My solution to this is to move our latex problem collection to a simple structured storage format, based on YAML. This format supports latex equations and included pictures. It includes details required by all of the platforms (e.g. which answer is correct) and also some specifics required by certain delivery methods (e.g. how many checkbox answers to put onto a single line of hardcopy). Model solutions are included for platforms that support them. Problems are classified by type (e.g. induction proof) so that response templates (e.g. induction outline) can be generated. From this format, we can render versions of the problems in latex, moodle's upload format, and (thanks to Ben Cosman) PrairieLearn's format.

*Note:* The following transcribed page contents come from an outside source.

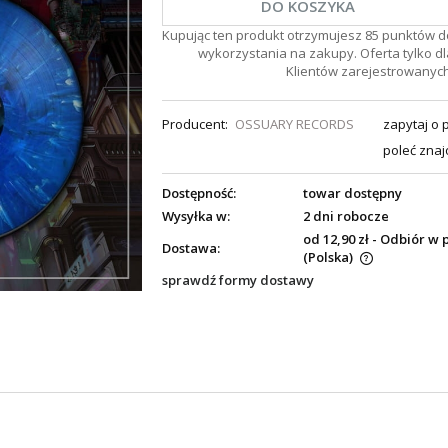
DO KOSZYKA
Kupując ten produkt otrzymujesz
85
punktów d
wykorzystania na zakupy. Oferta tylko dl
Klientów zarejestrowanych
Producent:
OSSUARY RECORDS
zapytaj o 
poleć zna
Dostępność:
towar dostępny
Wysyłka w:
2 dni robocze
od 12,90 zł
- Odbiór w 
Dostawa:
(Polska)
sprawdź formy dostawy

Our problems are organized in groups, with a separate specification as to how the groups should be organized hierarchically for the online platofrm. This organization defines the sets from which problems are randomly drawn during exam generation. We also provide "contact sheets" that display all problems of a type, manually organized to make it easy for an instructor to browse the collection and understand where additional problems could be added.

Variant Generation

We can divide the variant-generation problem into two tasks:

Authoring structural variants and
Adding cosmetic variation.

Most of my work has involved Discrete Structures, for which new structural variants can be hard to produce. It's important that variants test the intended skill, remain at the intended level of difficulty, and do not become excessively long and/or complex. Long, complex problems increase the time required to do each exam and impose an unfair burden on students whose first language is not English. It's easy to produce many structural variants for problems like determining whether a graph (shown as a picture) is transitive, but we have only 30 very easy induction proofs for the first time students are asked to write one.

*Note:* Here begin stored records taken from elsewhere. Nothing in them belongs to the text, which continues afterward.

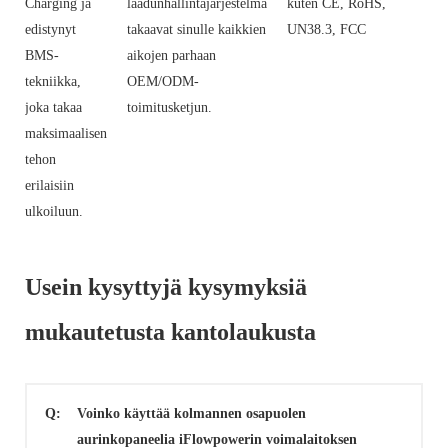
Charging ja
laadunhallintajärjestelmä
kuten CE, RoHS,
edistynyt
takaavat sinulle kaikkien
UN38.3, FCC
BMS-
aikojen parhaan
tekniikka,
OEM/ODM-
joka takaa
toimitusketjun.
maksimaalisen
tehon
erilaisiin
ulkoiluun.
Usein kysyttyjä kysymyksiä
mukautetusta kantolaukusta
Q:
Voinko käyttää kolmannen osapuolen
aurinkopaneelia iFlowpowerin voimalaitoksen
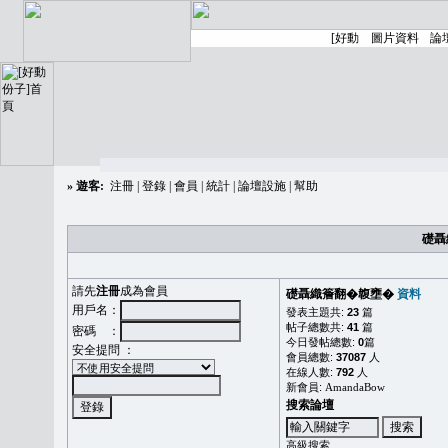
»
遊客:
注冊
|
登錄
|
會員
|
統計
|
論壇設施
|
幫助
礎聶
請先
注冊
成為會員
礎聶織簷翻�䪖壅�
資料
用戶名：
發表主題共:
23
篇
帖子總數共:
41
篇
密碼 ：
今日發帖總數:
0
篇
安全提問 ：
會員總數:
37087
人
在線人數:
792
人
新會員:
AmandaBow
搜索論壇
高級搜索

Many of our problems include cosmetic details, such as the name of a function whose running time is being analyzed or the type of objects being chosen in a counting problem. These details make the problems seem more interesting. And they are sometimes (e.g. a function name) essential to writing the problem. But they can be used as keywords to memorize the answers to problems without understanding them, to look problems up on the internet (e.g. using a concealed device), or to give hints to a friend taking the exam at a later time.

It is frequently recommended that cosmetic values be generated randomly for each student at test time. However, it is just as effective to standardize the values across an offering of the exam. If a whole group of similar counting problems features (say) spiders this term, "spider" becomes an ineffective keyword, especially if the questions involved "ants" the previous term. This approach allows instructors to impose their own personal preferences on the cosmetics and it facilitates discussion of questions after the exam has finished. We make these cosmetic choices during the process of converting the YAML source to latex or to the upload format for an online system.

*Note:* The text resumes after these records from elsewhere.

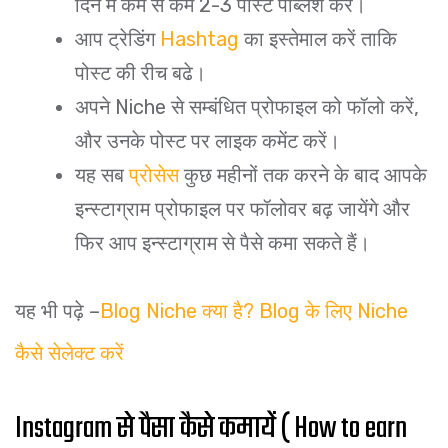
दिन में कम से कम 2-3 पोस्ट पब्लिश करें।
आप ट्रेडिंग
Hashtag
का इस्तेमाल करें ताकि
पोस्ट की रीच बढे।
अपने Niche से सम्बंधित प्रोफाइल को फॉलो करें,
और उनके पोस्ट पर लाइक कमेंट करें।
यह सब
प्रोसेस
कुछ महीनों तक करने के बाद आपके
इन्स्टाग्राम प्रोफाइल पर फॉलोवर बढ़ जायेंगे और
फिर आप इन्स्टाग्राम से पैसे कमा सकते हैं।
यह भी पढ़े –
Blog Niche क्या है? Blog के लिए Niche
कैसे सेलेक्ट करें
Instagram से पैसा कैसे कमायें ( How to earn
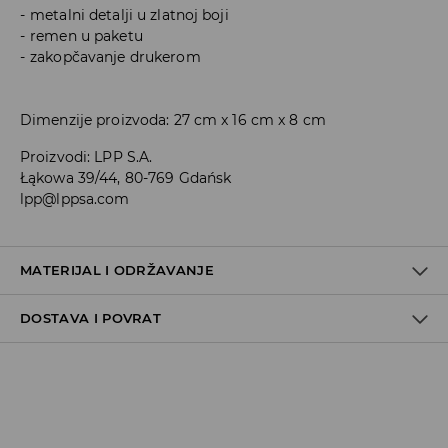
metalni detalji u zlatnoj boji
remen u paketu
zakopčavanje drukerom
Dimenzije proizvoda: 27 cm x 16 cm x 8 cm
Proizvodi
:
LPP S.A.
Łąkowa 39/44, 80-769 Gdańsk
lpp@lppsa.com
MATERIJAL I ODRŽAVANJE
DOSTAVA I POVRAT
100% POLIURETANSKO VLAKNO
Uvjeti dostave
Zbog velikog broja narudžbi je trenutno rok za dostavu
5-7 radnih dana. Hvala na razumijevanju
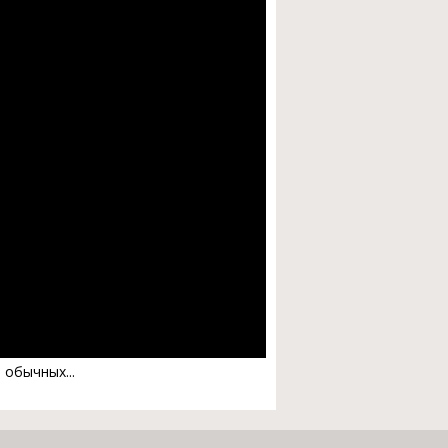
обычных...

What makes this problem fun and interesting is that many problems require a filler of a specific type and there may be dependencies between fillers of two slots. For example, consider this problem, which tests whether students understand that bounds are not always tight.

If we want to substitute another word for "cookies," it needs to be something edible. It also must be plausible that a guest might naturally eat two or more. Either that or we have to also manipulate the numbers involved. Word problems frequently involve objects that may need to be edible, pourable, easy to position on a shelf, etc. People have certain types of names, different from the names we normally give to functions in a programming language. Collective nouns have to match the objects in the collection, e.g. flowers come in bunches, people belong to teams or committees. My current substitution engine uses a small selection of words and deals with some of the simpler linguistic issues, e.g. easy cases of choosing a pronoun and forming plurals. But there is clearly much scope for futher work.

Because we are using these questions in exams, it's very important that substitutions be reasonable and not confuse or distract the student. So this is not a problem that can be solved by simply dropping in a state-of-the art neural language generator, because these are still prone to occasional very strange errors. Instructors need strong control over authoring, even when substitutions are partly randomized.